Exercise goal: A faithful copy of the listing below is needed, with its pictures left out.

Material provided:

- - -

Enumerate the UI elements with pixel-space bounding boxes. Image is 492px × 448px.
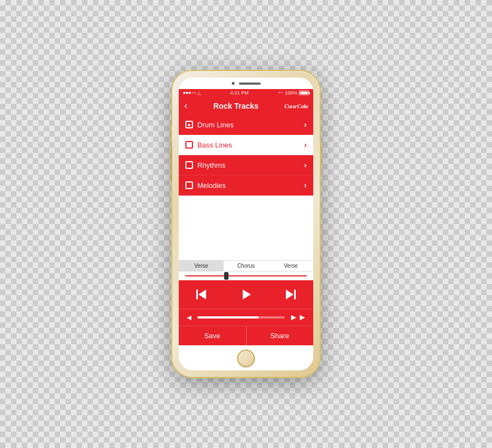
- volume-slider[interactable]: [197, 316, 285, 319]
- track-row-bass-lines[interactable]: Bass Lines ›: [179, 135, 313, 155]
- brand-logo: Coca·Cola: [284, 103, 308, 109]
- skip-prev-icon: [196, 290, 206, 299]
- chevron-icon-drum-lines: ›: [304, 120, 307, 129]
- timeline-segment-chorus[interactable]: Chorus: [224, 261, 268, 271]
- track-row-rhythms[interactable]: Rhythms ›: [179, 155, 313, 175]
- volume-high-icon: ►►: [289, 313, 307, 322]
- header-title: Rock Tracks: [188, 102, 284, 110]
- camera-area: [232, 82, 261, 85]
- skip-next-icon: [286, 290, 296, 299]
- play-icon: [243, 290, 251, 299]
- signal-dot-4: [191, 92, 194, 94]
- track-name-rhythms: Rhythms: [197, 161, 225, 169]
- track-left: Drum Lines: [185, 121, 233, 129]
- chevron-icon-bass-lines: ›: [304, 140, 307, 149]
- skip-back-button[interactable]: [191, 285, 211, 304]
- timeline-handle[interactable]: [224, 272, 229, 280]
- tracks-list: Drum Lines › Bass Lines › Rhythms ›: [179, 115, 313, 260]
- timeline-section: Verse Chorus Verse: [179, 260, 313, 280]
- track-checkbox-drum-lines[interactable]: [185, 121, 193, 128]
- share-button[interactable]: Share: [247, 326, 314, 345]
- volume-section: ◄ ►►: [179, 309, 313, 326]
- signal-dot-2: [186, 92, 188, 94]
- save-button[interactable]: Save: [179, 326, 247, 345]
- phone-device: △ 4:21 PM ⭠ 100% ‹ Rock Tracks Coca·Cola: [172, 71, 320, 377]
- skip-bar-left: [196, 290, 198, 299]
- battery-bar: [299, 91, 309, 95]
- home-button[interactable]: [237, 350, 255, 367]
- play-button[interactable]: [236, 285, 256, 304]
- triangle-left: [198, 290, 206, 299]
- triangle-right: [286, 290, 294, 299]
- home-button-area: [179, 345, 313, 370]
- signal-dot-5: [194, 92, 196, 94]
- battery-percent: 100%: [285, 90, 297, 96]
- bluetooth-icon: ⭠: [278, 90, 283, 96]
- timeline-line: [185, 275, 307, 276]
- playback-controls: [179, 280, 313, 309]
- phone-top-bezel: [179, 78, 313, 89]
- speaker-grille: [239, 82, 261, 85]
- chevron-icon-melodies: ›: [304, 181, 307, 190]
- phone-screen: △ 4:21 PM ⭠ 100% ‹ Rock Tracks Coca·Cola: [179, 78, 313, 370]
- skip-forward-button[interactable]: [281, 285, 301, 304]
- signal-dot-3: [189, 92, 191, 94]
- timeline-segment-verse-2[interactable]: Verse: [268, 261, 313, 271]
- track-row-melodies[interactable]: Melodies ›: [179, 175, 313, 196]
- bottom-actions: Save Share: [179, 326, 313, 345]
- track-checkbox-bass-lines[interactable]: [185, 141, 193, 149]
- volume-low-icon: ◄: [185, 313, 193, 322]
- front-camera: [232, 82, 235, 85]
- track-checkbox-melodies[interactable]: [185, 181, 193, 189]
- status-left: △: [183, 91, 201, 96]
- status-time: 4:21 PM: [230, 90, 249, 96]
- timeline-labels: Verse Chorus Verse: [179, 261, 313, 272]
- track-left-rhythms: Rhythms: [185, 161, 225, 169]
- track-name-melodies: Melodies: [197, 181, 226, 190]
- chevron-icon-rhythms: ›: [304, 161, 307, 169]
- status-right: ⭠ 100%: [278, 90, 309, 96]
- signal-dot-1: [183, 92, 185, 94]
- track-checkbox-rhythms[interactable]: [185, 161, 193, 169]
- track-left-bass: Bass Lines: [185, 141, 232, 149]
- timeline-track[interactable]: [179, 272, 313, 280]
- volume-fill: [197, 316, 259, 319]
- skip-bar-right: [294, 290, 296, 299]
- track-name-drum-lines: Drum Lines: [197, 121, 233, 129]
- track-row-drum-lines[interactable]: Drum Lines ›: [179, 115, 313, 135]
- battery-fill: [300, 92, 308, 94]
- app-header: ‹ Rock Tracks Coca·Cola: [179, 97, 313, 115]
- wifi-icon: △: [197, 91, 201, 96]
- timeline-segment-verse-1[interactable]: Verse: [179, 261, 224, 271]
- track-name-bass-lines: Bass Lines: [197, 141, 232, 149]
- signal-bars: [183, 92, 196, 94]
- status-bar: △ 4:21 PM ⭠ 100%: [179, 89, 313, 97]
- track-left-melodies: Melodies: [185, 181, 226, 190]
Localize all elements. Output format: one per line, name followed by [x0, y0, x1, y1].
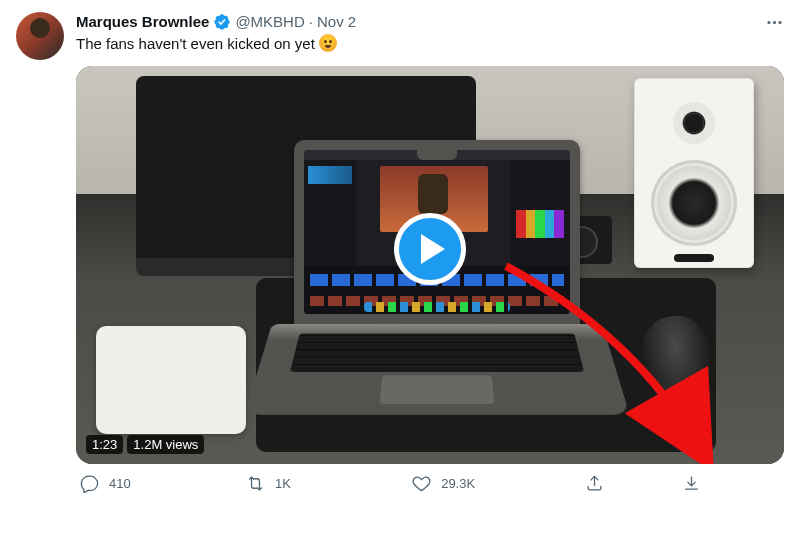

- - -

Expected answer:
Enumerate the UI elements with pixel-space bounding boxes. Image is 492px × 448px.
- volume-slider[interactable]: [197, 316, 285, 319]
- track-row-bass-lines[interactable]: Bass Lines ›: [179, 135, 313, 155]
- brand-logo: Coca·Cola: [284, 103, 308, 109]
- skip-prev-icon: [196, 290, 206, 299]
- chevron-icon-drum-lines: ›: [304, 120, 307, 129]
- timeline-segment-chorus[interactable]: Chorus: [224, 261, 268, 271]
- track-row-rhythms[interactable]: Rhythms ›: [179, 155, 313, 175]
- volume-high-icon: ►►: [289, 313, 307, 322]
- header-title: Rock Tracks: [188, 102, 284, 110]
- camera-area: [232, 82, 261, 85]
- skip-next-icon: [286, 290, 296, 299]
- play-icon: [243, 290, 251, 299]
- signal-dot-4: [191, 92, 194, 94]
- track-name-rhythms: Rhythms: [197, 161, 225, 169]
- track-left: Drum Lines: [185, 121, 233, 129]
- chevron-icon-bass-lines: ›: [304, 140, 307, 149]
- skip-back-button[interactable]: [191, 285, 211, 304]
- timeline-handle[interactable]: [224, 272, 229, 280]
- tracks-list: Drum Lines › Bass Lines › Rhythms ›: [179, 115, 313, 260]
- timeline-section: Verse Chorus Verse: [179, 260, 313, 280]
- track-checkbox-drum-lines[interactable]: [185, 121, 193, 128]
- share-button[interactable]: Share: [247, 326, 314, 345]
- volume-section: ◄ ►►: [179, 309, 313, 326]
- signal-dot-2: [186, 92, 188, 94]
- save-button[interactable]: Save: [179, 326, 247, 345]
- phone-device: △ 4:21 PM ⭠ 100% ‹ Rock Tracks Coca·Cola: [172, 71, 320, 377]
- skip-bar-left: [196, 290, 198, 299]
- battery-bar: [299, 91, 309, 95]
- home-button[interactable]: [237, 350, 255, 367]
- play-button[interactable]: [236, 285, 256, 304]
- triangle-left: [198, 290, 206, 299]
- triangle-right: [286, 290, 294, 299]
- home-button-area: [179, 345, 313, 370]
- signal-dot-5: [194, 92, 196, 94]
- battery-percent: 100%: [285, 90, 297, 96]
- bluetooth-icon: ⭠: [278, 90, 283, 96]
- timeline-line: [185, 275, 307, 276]
- playback-controls: [179, 280, 313, 309]
- phone-top-bezel: [179, 78, 313, 89]
- speaker-grille: [239, 82, 261, 85]
- chevron-icon-melodies: ›: [304, 181, 307, 190]
- phone-screen: △ 4:21 PM ⭠ 100% ‹ Rock Tracks Coca·Cola: [179, 78, 313, 370]
- skip-forward-button[interactable]: [281, 285, 301, 304]
- signal-dot-3: [189, 92, 191, 94]
- timeline-segment-verse-2[interactable]: Verse: [268, 261, 313, 271]
- track-row-melodies[interactable]: Melodies ›: [179, 175, 313, 196]
- bottom-actions: Save Share: [179, 326, 313, 345]
- track-checkbox-bass-lines[interactable]: [185, 141, 193, 149]
- volume-low-icon: ◄: [185, 313, 193, 322]
- front-camera: [232, 82, 235, 85]
- track-checkbox-melodies[interactable]: [185, 181, 193, 189]
- status-left: △: [183, 91, 201, 96]
- status-time: 4:21 PM: [230, 90, 249, 96]
- timeline-labels: Verse Chorus Verse: [179, 261, 313, 272]
- track-left-rhythms: Rhythms: [185, 161, 225, 169]
- track-name-melodies: Melodies: [197, 181, 226, 190]
- chevron-icon-rhythms: ›: [304, 161, 307, 169]
- status-right: ⭠ 100%: [278, 90, 309, 96]
- signal-dot-1: [183, 92, 185, 94]
- track-checkbox-rhythms[interactable]: [185, 161, 193, 169]
- track-left-bass: Bass Lines: [185, 141, 232, 149]
- timeline-track[interactable]: [179, 272, 313, 280]
- volume-fill: [197, 316, 259, 319]
- skip-bar-right: [294, 290, 296, 299]
- track-name-drum-lines: Drum Lines: [197, 121, 233, 129]
- track-row-drum-lines[interactable]: Drum Lines ›: [179, 115, 313, 135]
- battery-fill: [300, 92, 308, 94]
- app-header: ‹ Rock Tracks Coca·Cola: [179, 97, 313, 115]
- wifi-icon: △: [197, 91, 201, 96]
- timeline-segment-verse-1[interactable]: Verse: [179, 261, 224, 271]
- track-name-bass-lines: Bass Lines: [197, 141, 232, 149]
- signal-bars: [183, 92, 196, 94]
- status-bar: △ 4:21 PM ⭠ 100%: [179, 89, 313, 97]
- track-left-melodies: Melodies: [185, 181, 226, 190]
Localize all elements. Output format: one per line, name followed by [x0, y0, x1, y1].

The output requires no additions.